AUTHOR=Barbieri Daniela , Gomez Lina , Royer Ludivine , Dupuy Florian , Franetich Jean-François , Tefit Maurel , N’Dri Marie-Esther , Mazier Dominique , Silvie Olivier , Moreno-Sabater Alicia , Lavazec Catherine
TITLE=The Phosphodiesterase Inhibitor Tadalafil Promotes Splenic Retention of Plasmodium falciparum Gametocytes in Humanized Mice
JOURNAL=Frontiers in Cellular and Infection Microbiology
VOLUME=12
YEAR=2022
URL=https://www.frontiersin.org/journals/cellular-and-infection-microbiology/articles/10.3389/fcimb.2022.883759
DOI=10.3389/fcimb.2022.883759
ISSN=2235-2988
ABSTRACT=
The persistence of erythrocytes infected with Plasmodium falciparum gametocytes in the bloodstream is closely related to the modulation of their mechanical properties.
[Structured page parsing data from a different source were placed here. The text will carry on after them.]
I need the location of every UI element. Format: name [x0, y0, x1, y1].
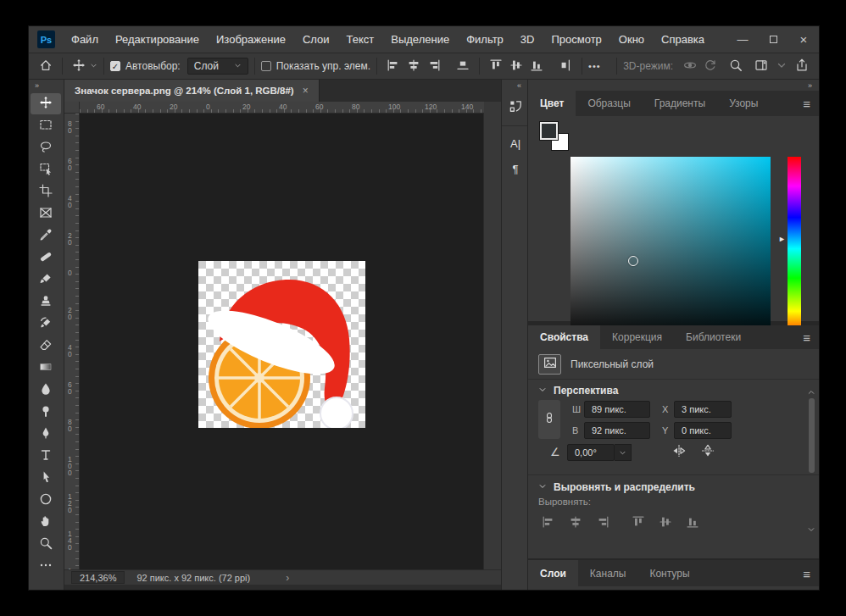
tool-zoom[interactable]	[31, 534, 61, 555]
angle-field[interactable]: 0,00°	[567, 444, 615, 461]
width-field[interactable]: 89 пикс.	[584, 401, 650, 418]
menu-item-3[interactable]: Слои	[294, 33, 338, 46]
transform-section-header[interactable]: Перспектива	[538, 385, 618, 397]
layers-panel-tab[interactable]: Слои	[528, 560, 578, 586]
menu-item-1[interactable]: Редактирование	[107, 33, 208, 46]
layers-panel-menu-icon[interactable]: ≡	[803, 566, 810, 580]
paragraph-panel-button[interactable]: ¶	[504, 158, 526, 180]
color-panel-menu-icon[interactable]: ≡	[803, 97, 810, 111]
align-center-h-button[interactable]	[404, 58, 424, 75]
tool-pen[interactable]	[31, 424, 61, 445]
expand-panels-button[interactable]: »	[528, 80, 819, 91]
tool-clone-stamp[interactable]	[31, 291, 61, 313]
distribute-h-button[interactable]	[453, 58, 473, 75]
tool-healing-brush[interactable]	[31, 247, 61, 269]
saturation-brightness-field[interactable]	[570, 157, 771, 341]
flip-vertical-button[interactable]	[698, 444, 718, 461]
properties-panel-tab[interactable]: Коррекция	[600, 325, 674, 349]
menu-item-4[interactable]: Текст	[338, 33, 383, 46]
flip-horizontal-button[interactable]	[669, 444, 689, 461]
close-button[interactable]: ×	[788, 26, 819, 53]
link-dimensions-button[interactable]	[538, 400, 560, 439]
tab-close-icon[interactable]: ×	[303, 85, 309, 97]
menu-item-6[interactable]: Фильтр	[458, 33, 512, 46]
layers-panel-tab[interactable]: Контуры	[637, 560, 701, 586]
history-panel-button[interactable]	[504, 97, 526, 119]
share-button[interactable]	[792, 58, 812, 75]
scrollbar-thumb[interactable]	[809, 398, 815, 473]
align-top-button[interactable]	[486, 58, 506, 75]
vertical-ruler[interactable]: 80604020020406080100120140160	[64, 114, 80, 569]
tool-history-brush[interactable]	[31, 314, 61, 335]
color-panel-tab[interactable]: Узоры	[717, 91, 770, 116]
align-bottom-button[interactable]	[682, 515, 703, 532]
foreground-color-swatch[interactable]	[540, 122, 558, 140]
color-panel-tab[interactable]: Образцы	[576, 91, 642, 116]
color-panel-tab[interactable]: Цвет	[528, 91, 576, 116]
menu-item-8[interactable]: Просмотр	[543, 33, 609, 46]
tool-move[interactable]	[31, 93, 61, 114]
horizontal-ruler[interactable]: 604020020406080100120140	[80, 102, 484, 114]
scroll-down-icon[interactable]	[807, 522, 815, 537]
align-left-button[interactable]	[383, 58, 404, 75]
hue-slider[interactable]	[788, 157, 801, 341]
menu-item-7[interactable]: 3D	[512, 33, 543, 46]
document-tab[interactable]: Значок сервера.png @ 214% (Слой 1, RGB/8…	[64, 80, 320, 102]
properties-panel-menu-icon[interactable]: ≡	[803, 330, 810, 345]
rotate-view-button[interactable]	[700, 58, 721, 75]
properties-panel-tab[interactable]: Библиотеки	[674, 325, 753, 349]
align-bottom-button[interactable]	[526, 58, 547, 75]
workspace-button[interactable]	[751, 58, 771, 75]
toolbar-expand-button[interactable]: »	[29, 80, 64, 92]
search-button[interactable]	[726, 58, 746, 75]
autoselect-target-dropdown[interactable]: Слой	[187, 58, 248, 75]
menu-item-0[interactable]: Файл	[63, 33, 107, 46]
tool-object-selection[interactable]	[31, 159, 61, 180]
character-panel-button[interactable]: A|	[504, 132, 526, 154]
align-right-button[interactable]	[593, 515, 613, 532]
arrange-documents-button[interactable]	[771, 58, 792, 75]
tool-hand[interactable]	[31, 512, 61, 533]
tool-lasso[interactable]	[31, 137, 61, 158]
properties-panel-tab[interactable]: Свойства	[528, 325, 600, 349]
tool-gradient[interactable]	[31, 358, 61, 379]
status-chevron[interactable]: ›	[286, 572, 289, 584]
align-left-button[interactable]	[538, 515, 559, 532]
zoom-level-field[interactable]: 214,36%	[71, 571, 125, 584]
x-field[interactable]: 3 пикс.	[674, 401, 732, 418]
align-section-header[interactable]: Выровнять и распределить	[538, 481, 695, 493]
autoselect-checkbox[interactable]: ✓	[110, 61, 120, 71]
tool-frame[interactable]	[31, 203, 61, 225]
tool-shape-ellipse[interactable]	[31, 490, 61, 511]
hue-slider-marker[interactable]: ►	[778, 235, 786, 243]
menu-item-5[interactable]: Выделение	[382, 33, 458, 46]
tool-crop[interactable]	[31, 181, 61, 203]
tool-path-selection[interactable]	[31, 468, 61, 489]
tool-eraser[interactable]	[31, 336, 61, 357]
align-middle-button[interactable]	[506, 58, 526, 75]
tool-dodge[interactable]	[31, 402, 61, 423]
height-field[interactable]: 92 пикс.	[584, 422, 650, 439]
minimize-button[interactable]: —	[727, 26, 758, 53]
tool-type[interactable]	[31, 446, 61, 467]
maximize-button[interactable]	[758, 26, 788, 53]
3d-orbit-button[interactable]	[680, 58, 700, 75]
color-picker-circle[interactable]	[628, 256, 638, 266]
home-button[interactable]	[36, 58, 56, 75]
current-tool-button[interactable]	[69, 58, 89, 75]
menu-item-2[interactable]: Изображение	[208, 33, 294, 46]
tool-marquee[interactable]	[31, 115, 61, 136]
canvas[interactable]	[80, 114, 484, 569]
menu-item-9[interactable]: Окно	[610, 33, 653, 46]
distribute-v-button[interactable]	[555, 58, 576, 75]
layers-panel-tab[interactable]: Каналы	[578, 560, 638, 586]
align-right-button[interactable]	[424, 58, 444, 75]
angle-dropdown-button[interactable]	[615, 444, 632, 461]
align-center-h-button[interactable]	[565, 515, 586, 532]
color-panel-tab[interactable]: Градиенты	[643, 91, 717, 116]
align-middle-button[interactable]	[655, 515, 676, 532]
show-transform-controls-checkbox[interactable]	[261, 61, 271, 71]
align-top-button[interactable]	[628, 515, 648, 532]
more-options-button[interactable]: •••	[588, 61, 601, 71]
tool-eyedropper[interactable]	[31, 225, 61, 247]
New drugs that increase the stiffness of infected erythrocytes may thus represent a novel approach to block malaria parasite transmission. The phosphodiesterase inhibitor tadalafil has been shown to impair the ability of infected erythrocytes to circulate in an in vitro model for splenic retention. Here, we used a humanized mouse model to address in vivo the effect of tadalafil on the circulation kinetics of mature gametocyte-infected erythrocytes. We show that stiff immature gametocyte-infected erythrocytes are retained in the spleen of humanized mice at rates comparable to that of the in vitro model. Accordingly, tadalafil-induced stiffening of mature gametocyte-infected erythrocytes impairs their circulation in the bloodstream and triggers their retention by the spleen. These in vivo results validate that tadalafil is a novel drug lead potentially capable of blocking malaria parasite transmission by targeting GIE mechanical properties.